**Records for this exercise**.

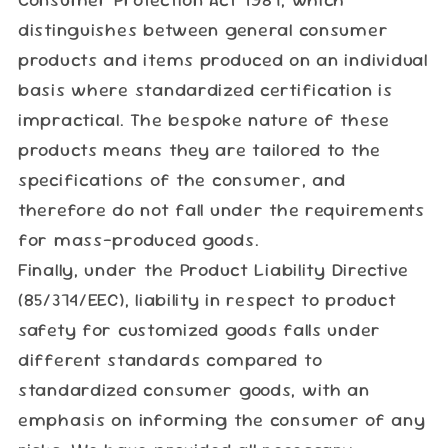
distinguishes between general consumer
products and items produced on an individual
basis where standardized certification is
impractical. The bespoke nature of these
products means they are tailored to the
specifications of the consumer, and
therefore do not fall under the requirements
for mass-produced goods.
Finally, under the Product Liability Directive
(85/374/EEC), liability in respect to product
safety for customized goods falls under
different standards compared to
standardized consumer goods, with an
emphasis on informing the consumer of any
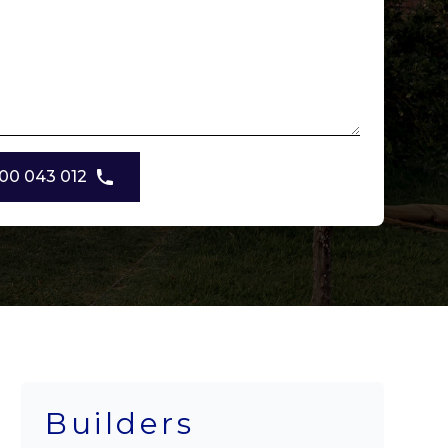
00 043 012
Builders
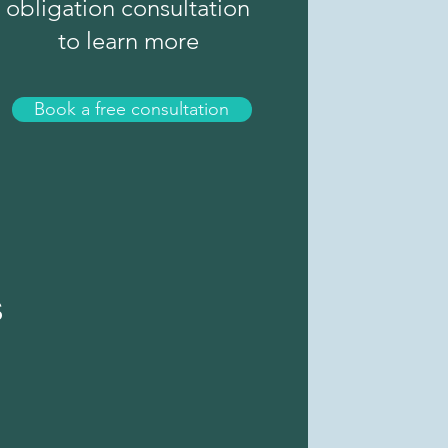
obligation consultation
to learn more
Book a free consultation
s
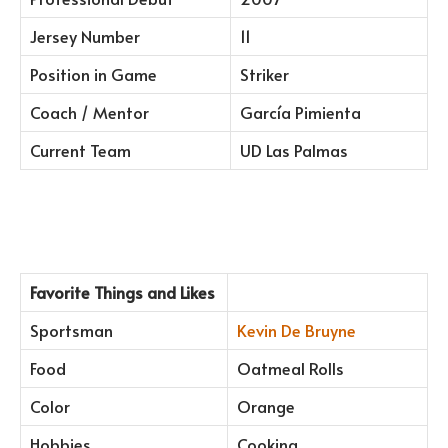
Jersey Number
11
Position in Game
Striker
Coach / Mentor
García Pimienta
Current Team
UD Las Palmas
Favorite Things and Likes
Sportsman
Kevin De Bruyne
Food
Oatmeal Rolls
Color
Orange
Hobbies
Cooking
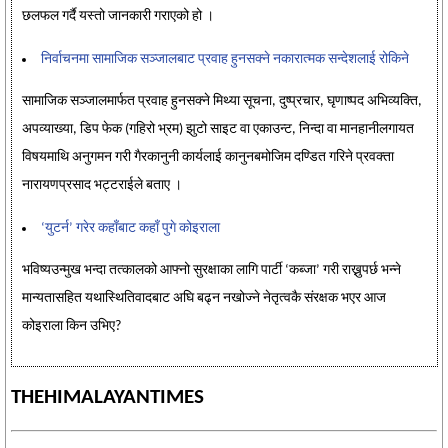
छलफल गर्दै यस्तो जानकारी गराएको हो ।
निर्वाचनमा सामाजिक सञ्जालबाट प्रवाह हुनसक्ने नकारात्मक सन्देशलाई रोकिने
सामाजिक सञ्जालमार्फत प्रवाह हुनसक्ने मिथ्या सूचना, दुष्प्रचार, घृणाष्पद अभिव्यक्ति,
अपव्याख्या, डिप फेक (गहिरो भ्रम) झुटो साइट वा एकाउन्ट, निन्दा वा मानहानीलगायत
विषयमाथि अनुगमन गरी गैरकानुनी कार्यलाई कानुनबमोजिम दण्डित गरिने प्रवक्ता
नारायणप्रसाद भट्टराईले बताए ।
‘युटर्न’ गरेर कहाँबाट कहाँ पुगे कोइराला
भविष्यउन्मुख भन्दा तत्कालको आफ्नो सुरक्षाका लागि पार्टी ‘कब्जा’ गरी राख्नुपर्छ भन्ने
मान्यतासहित यथास्थितिवादबाट अघि बढ्न नखोज्ने नेतृत्वकै संरक्षक भएर आज
कोइराला किन उभिए?
THEHIMALAYANTIMES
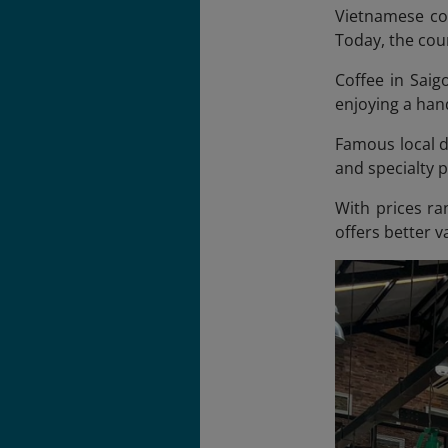
Vietnamese cof
Today, the coun
Coffee in Saigo
enjoying a hand
Famous local dr
and specialty 
With prices ra
offers better 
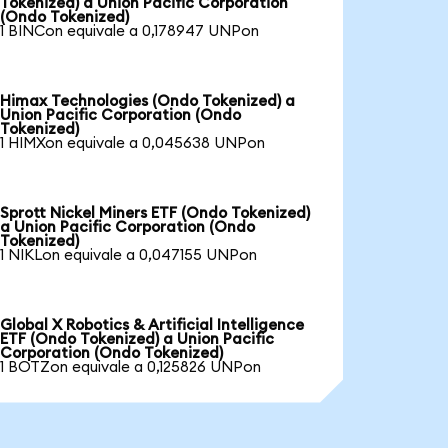
Tokenized) a Union Pacific Corporation
(Ondo Tokenized)
1 BINCon equivale a 0,178947 UNPon
Himax Technologies (Ondo Tokenized) a
Union Pacific Corporation (Ondo
Tokenized)
1 HIMXon equivale a 0,045638 UNPon
Sprott Nickel Miners ETF (Ondo Tokenized)
a Union Pacific Corporation (Ondo
Tokenized)
1 NIKLon equivale a 0,047155 UNPon
Global X Robotics & Artificial Intelligence
ETF (Ondo Tokenized) a Union Pacific
Corporation (Ondo Tokenized)
1 BOTZon equivale a 0,125826 UNPon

**Problem statement**.
Leave out the pictures and set down all of the data exactly.

**Output**.
distinguishes between general consumer
products and items produced on an individual
basis where standardized certification is
impractical. The bespoke nature of these
products means they are tailored to the
specifications of the consumer, and
therefore do not fall under the requirements
for mass-produced goods.
Finally, under the Product Liability Directive
(85/374/EEC), liability in respect to product
safety for customized goods falls under
different standards compared to
standardized consumer goods, with an
emphasis on informing the consumer of any
00 043 012
Builders
obligation consultation
to learn more
Book a free consultation
s
Jersey Number
11
Position in Game
Striker
Coach / Mentor
García Pimienta
Current Team
UD Las Palmas
Favorite Things and Likes
Sportsman
Kevin De Bruyne
Food
Oatmeal Rolls
Color
Orange
Hobbies
Cooking
छलफल गर्दै यस्तो जानकारी गराएको हो ।
निर्वाचनमा सामाजिक सञ्जालबाट प्रवाह हुनसक्ने नकारात्मक सन्देशलाई रोकिने
सामाजिक सञ्जालमार्फत प्रवाह हुनसक्ने मिथ्या सूचना, दुष्प्रचार, घृणाष्पद अभिव्यक्ति,
अपव्याख्या, डिप फेक (गहिरो भ्रम) झुटो साइट वा एकाउन्ट, निन्दा वा मानहानीलगायत
विषयमाथि अनुगमन गरी गैरकानुनी कार्यलाई कानुनबमोजिम दण्डित गरिने प्रवक्ता
नारायणप्रसाद भट्टराईले बताए ।
‘युटर्न’ गरेर कहाँबाट कहाँ पुगे कोइराला
भविष्यउन्मुख भन्दा तत्कालको आफ्नो सुरक्षाका लागि पार्टी ‘कब्जा’ गरी राख्नुपर्छ भन्ने
मान्यतासहित यथास्थितिवादबाट अघि बढ्न नखोज्ने नेतृत्वकै संरक्षक भएर आज
कोइराला किन उभिए?
THEHIMALAYANTIMES
Vietnamese cof
Today, the coun
Coffee in Saigo
enjoying a hand
Famous local dr
and specialty 
With prices ra
offers better 
Tokenized) a Union Pacific Corporation
(Ondo Tokenized)
1 BINCon equivale a 0,178947 UNPon
Himax Technologies (Ondo Tokenized) a
Union Pacific Corporation (Ondo
Tokenized)
1 HIMXon equivale a 0,045638 UNPon
Sprott Nickel Miners ETF (Ondo Tokenized)
a Union Pacific Corporation (Ondo
Tokenized)
1 NIKLon equivale a 0,047155 UNPon
Global X Robotics & Artificial Intelligence
ETF (Ondo Tokenized) a Union Pacific
Corporation (Ondo Tokenized)
1 BOTZon equivale a 0,125826 UNPon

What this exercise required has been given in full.